Non c’è ombra in South Dakota

L’autunno del 1875, o giù di lì, porta un nuovo sceriffo in città. Le date non si segnano ancora con precisione anche se è evidente che di Lincoln e della sua terribile fine se ne sono già dimenticati tutti. Isaac Collquitt arriva a La Calahorra, un territorio della Grande Prateria che si estende dal South Dakota e giunge fino al Kansas e al Missouri, con una stella di latta sul petto e qualche inconfessabile segreto. È il periodo dell’oro abbondante nei fiumi e della ferrovia che sta per giungere proprio in questo assolato lembo di terra. Gli strascichi della Guerra di secessione si sentono ancora fortissimi e La Calahorra è uno di quei rarissimi posti in cui gli spazi immensi della prateria mantengono una parvenza di pace. È un periodo di grandi migrazioni di coloni ed esploratori in cerca di fortuna, di messicani provenienti da sud che vogliono combattere la povertà ma anche bande di desperados misti a nativi che rapinano i viandanti. Il tempo sembra essersi fermato e qui la vita ha ancora un valore forte. Ed è proprio per un luogo così che vale la pena rischiare, prendere un cavallo e due cani e cercare un po’ di serenità. Perdersi nella prateria in un mondo che ha smarrito il valore della semplicità in favore della cupidigia…

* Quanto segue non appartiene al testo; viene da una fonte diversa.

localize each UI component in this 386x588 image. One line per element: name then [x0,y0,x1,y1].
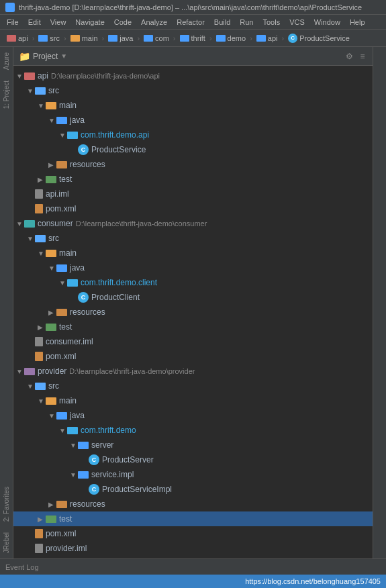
azure-tab[interactable]: Azure [1,47,11,75]
breadcrumb-productservice[interactable]: CProductService [285,32,352,44]
tree-item[interactable]: java [13,408,373,423]
tree-item[interactable]: com.thrift.demo.api [13,128,373,142]
tree-item[interactable]: server [13,438,373,452]
menu-item-vcs[interactable]: VCS [285,17,309,28]
menu-item-view[interactable]: View [46,17,70,28]
tree-item[interactable]: consumer D:\learnplace\thrift-java-demo\… [13,216,373,231]
tree-item[interactable]: resources [13,305,373,320]
breadcrumb-api[interactable]: api [254,33,281,44]
tree-item[interactable]: main [13,246,373,260]
favorites-tab[interactable]: 2: Favorites [1,481,11,527]
tree-arrow[interactable] [16,368,24,375]
tree-item[interactable]: api D:\learnplace\thrift-java-demo\api [13,68,373,83]
jrebel-tab[interactable]: JRebel [1,527,11,558]
breadcrumb-com[interactable]: com [141,33,172,44]
layout-icon[interactable]: ≡ [358,52,367,61]
breadcrumb-sep: › [102,34,105,42]
tree-item[interactable]: pom.xml [13,526,373,541]
tree-item[interactable]: main [13,98,373,113]
tree-item-icon [56,501,67,508]
tree-arrow[interactable] [38,102,46,109]
tree-arrow[interactable] [48,117,56,124]
tree-item-icon [67,427,78,434]
project-tab[interactable]: 1: Project [1,75,11,114]
tree-arrow[interactable] [70,442,78,449]
breadcrumb-thrift[interactable]: thrift [177,33,208,44]
tree-item[interactable]: provider D:\learnplace\thrift-java-demo\… [13,364,373,379]
tree-item[interactable]: java [13,113,373,128]
tree-arrow[interactable] [16,220,24,228]
tree-arrow[interactable] [27,383,35,390]
breadcrumb-demo[interactable]: demo [213,33,249,44]
tree-item[interactable]: provider.iml [13,541,373,556]
menu-item-code[interactable]: Code [110,17,136,28]
tree-arrow[interactable] [16,72,24,80]
menu-item-refactor[interactable]: Refactor [173,17,209,28]
breadcrumb-main[interactable]: main [68,33,101,44]
tree-item[interactable]: com.thrift.demo [13,423,373,438]
tree-item[interactable]: CProductService [13,142,373,157]
tree-item-label: api [38,71,48,81]
tree-item[interactable]: CProductServer [13,452,373,467]
tree-item[interactable]: api.iml [13,187,373,201]
breadcrumb-src[interactable]: src [36,33,62,44]
breadcrumb-java[interactable]: java [105,33,136,44]
tree-arrow[interactable] [38,176,46,183]
tree-item-icon [56,264,67,272]
tree-item[interactable]: main [13,393,373,408]
settings-icon[interactable]: ⚙ [344,52,354,61]
tree-item[interactable]: service.impl [13,467,373,482]
menu-item-window[interactable]: Window [310,17,344,28]
breadcrumb-sep: › [282,34,285,42]
menu-item-help[interactable]: Help [346,17,369,28]
menu-item-tools[interactable]: Tools [258,17,284,28]
tree-arrow[interactable] [48,501,56,508]
tree-item[interactable]: resources [13,497,373,511]
tree-arrow[interactable] [48,161,56,168]
tree-item[interactable]: resources [13,157,373,172]
menu-item-file[interactable]: File [3,17,23,28]
menu-item-analyze[interactable]: Analyze [137,17,171,28]
tree-arrow[interactable] [38,324,46,331]
tree-item-label: provider [38,366,66,376]
tree-item[interactable]: src [13,231,373,246]
tree-item-label: ProductServiceImpl [102,485,172,494]
tree-item[interactable]: java [13,260,373,275]
tree-item[interactable]: External Libraries [13,556,373,558]
tree-arrow[interactable] [48,264,56,272]
tree-arrow[interactable] [59,427,67,434]
tree-item[interactable]: consumer.iml [13,334,373,349]
tree-item[interactable]: test [13,320,373,334]
tree-item-icon [35,87,46,95]
tree-item[interactable]: pom.xml [13,201,373,216]
tree-item[interactable]: test [13,511,373,526]
tree-item[interactable]: pom.xml [13,349,373,364]
tree-arrow[interactable] [48,309,56,316]
tree-item[interactable]: src [13,379,373,393]
tree-item-label: pom.xml [46,529,76,538]
tree-arrow[interactable] [59,132,67,139]
menu-item-navigate[interactable]: Navigate [71,17,108,28]
tree-arrow[interactable] [38,397,46,405]
event-log[interactable]: Event Log [5,563,39,571]
left-sidebar-strip: Azure 1: Project 2: Favorites JRebel [0,47,13,558]
tree-item[interactable]: test [13,172,373,187]
menu-item-edit[interactable]: Edit [24,17,45,28]
tree-arrow[interactable] [27,235,35,242]
menu-item-build[interactable]: Build [210,17,234,28]
tree-item[interactable]: CProductServiceImpl [13,482,373,497]
breadcrumb-api[interactable]: api [4,33,31,44]
tree-arrow[interactable] [27,87,35,95]
menu-item-run[interactable]: Run [236,17,257,28]
tree-item[interactable]: CProductClient [13,290,373,305]
tree-arrow[interactable] [38,516,46,523]
tree-arrow[interactable] [48,412,56,420]
project-header: 📁 Project ▼ ⚙ ≡ [13,47,373,66]
tree-arrow[interactable] [38,250,46,257]
tree-arrow[interactable] [70,471,78,479]
tree-item-label: java [70,263,85,273]
tree-item-label: java [70,411,85,420]
tree-item[interactable]: com.thrift.demo.client [13,275,373,290]
tree-item[interactable]: src [13,83,373,98]
tree-arrow[interactable] [59,279,67,287]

Non c’è ombra in South Dakota è un romanzo dallo spiccato taglio cinematografico che non a caso si fregia della postfazione del grande regista di genere Enzo G. Castellani. Ricorda da vicino le atmosfere del recente film Hostiles, in cui la storia della grande epopea del West di fine Ottocento: viene osservata attraverso una prospettiva differente: in questo caso quella di un giovane del tutto comune e non un eroe. Assumendo così i contorni quindi sia del romanzo di avventura che di quello di formazione. Oltreoceano l’argomento interessa a tal punto da essere già in traduzione per essere esportato sul mercato statunitense. L’autore è nato nel 1963 in un ranch del Nord Africa e oggi si divide tra l’Europa e il Kansas; il verde della prateria gli scorre nelle vene da sempre. Pubblica da molto tempo saggi, graphic novel, e romanzi e racconti tra cui spiccano Ali del 2004 ed Ecce Deus del 2005. Questo ultimo suo scritto ha il compito velleitario, secondo l’ottica dell’autore, di spiegare il senso generale della libertà e della solitudine, associate alla speranza, in qualsiasi frontiera del mondo. Il grande respiro che si avverte pagina dopo pagina sembra avergli dato ragione su tutta la linea.